Collection entries:
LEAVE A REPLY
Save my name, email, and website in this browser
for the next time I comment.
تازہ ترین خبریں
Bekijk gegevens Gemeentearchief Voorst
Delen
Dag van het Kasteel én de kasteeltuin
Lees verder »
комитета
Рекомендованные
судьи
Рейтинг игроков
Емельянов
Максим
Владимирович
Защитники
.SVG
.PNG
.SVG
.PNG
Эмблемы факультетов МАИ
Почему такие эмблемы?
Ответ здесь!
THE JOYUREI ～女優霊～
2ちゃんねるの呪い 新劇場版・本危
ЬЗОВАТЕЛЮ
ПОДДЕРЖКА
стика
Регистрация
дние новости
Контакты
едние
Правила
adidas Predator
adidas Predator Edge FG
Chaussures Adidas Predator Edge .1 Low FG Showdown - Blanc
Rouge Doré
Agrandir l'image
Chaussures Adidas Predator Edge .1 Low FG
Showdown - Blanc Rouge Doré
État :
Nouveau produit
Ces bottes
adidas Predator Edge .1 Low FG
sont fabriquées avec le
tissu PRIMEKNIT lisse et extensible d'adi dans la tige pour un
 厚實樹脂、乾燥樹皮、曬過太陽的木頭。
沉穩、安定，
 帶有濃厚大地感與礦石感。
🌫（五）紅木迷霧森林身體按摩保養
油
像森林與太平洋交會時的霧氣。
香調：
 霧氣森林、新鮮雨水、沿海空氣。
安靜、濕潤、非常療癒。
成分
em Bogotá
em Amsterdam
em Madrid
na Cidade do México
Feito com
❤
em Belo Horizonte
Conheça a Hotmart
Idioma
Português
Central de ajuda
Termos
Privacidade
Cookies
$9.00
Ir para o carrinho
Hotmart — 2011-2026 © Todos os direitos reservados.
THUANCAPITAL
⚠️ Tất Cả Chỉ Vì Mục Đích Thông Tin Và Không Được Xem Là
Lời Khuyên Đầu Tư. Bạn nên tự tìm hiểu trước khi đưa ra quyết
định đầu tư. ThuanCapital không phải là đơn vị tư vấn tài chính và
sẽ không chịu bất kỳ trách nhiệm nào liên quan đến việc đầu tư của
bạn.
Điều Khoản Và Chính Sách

§ **PROBLEM REQUIREMENTS**
In the entries above, identify every line with the string "Rouge".

§ **WRITTEN REPLY**
Rouge Doré
Showdown - Blanc Rouge Doré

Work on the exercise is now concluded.